Assignment ->
Examine the listing below and state how many of its lines contain the word "websites". Write only the number.

Listed entries ->
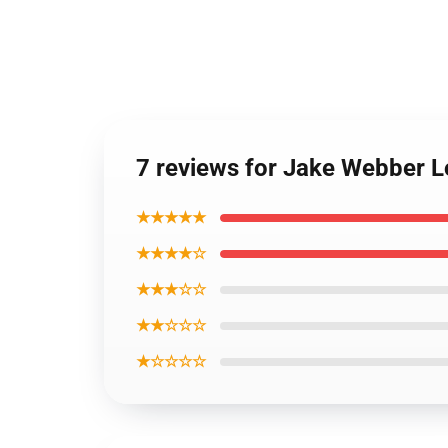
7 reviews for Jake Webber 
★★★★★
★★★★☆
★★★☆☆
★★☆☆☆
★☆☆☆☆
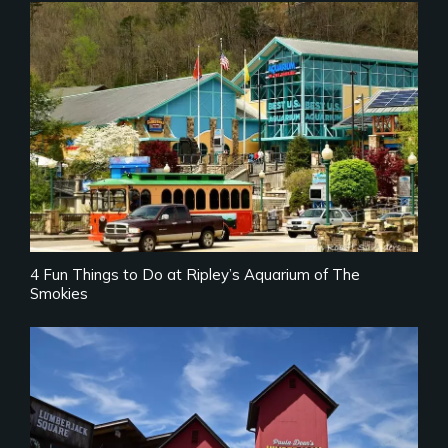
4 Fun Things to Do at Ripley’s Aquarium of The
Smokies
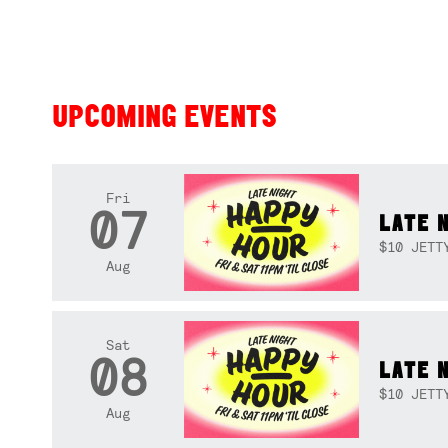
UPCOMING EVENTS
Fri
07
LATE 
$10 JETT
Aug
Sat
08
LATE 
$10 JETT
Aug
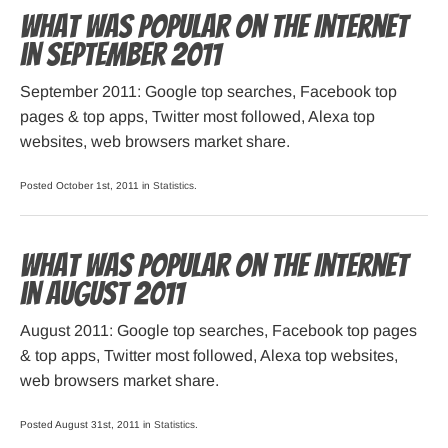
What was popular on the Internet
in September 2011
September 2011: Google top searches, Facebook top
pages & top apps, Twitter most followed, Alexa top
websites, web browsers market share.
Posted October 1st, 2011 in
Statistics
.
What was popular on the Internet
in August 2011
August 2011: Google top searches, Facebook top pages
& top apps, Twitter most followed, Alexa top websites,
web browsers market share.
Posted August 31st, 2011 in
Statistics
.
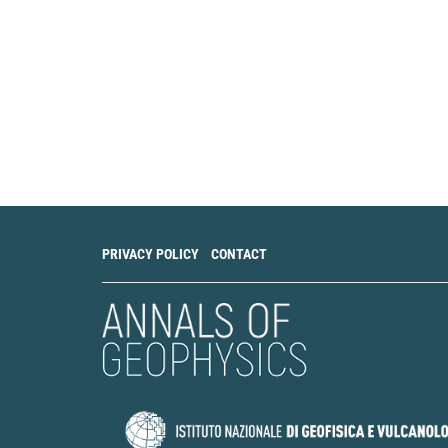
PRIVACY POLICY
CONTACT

Exercise response ->
2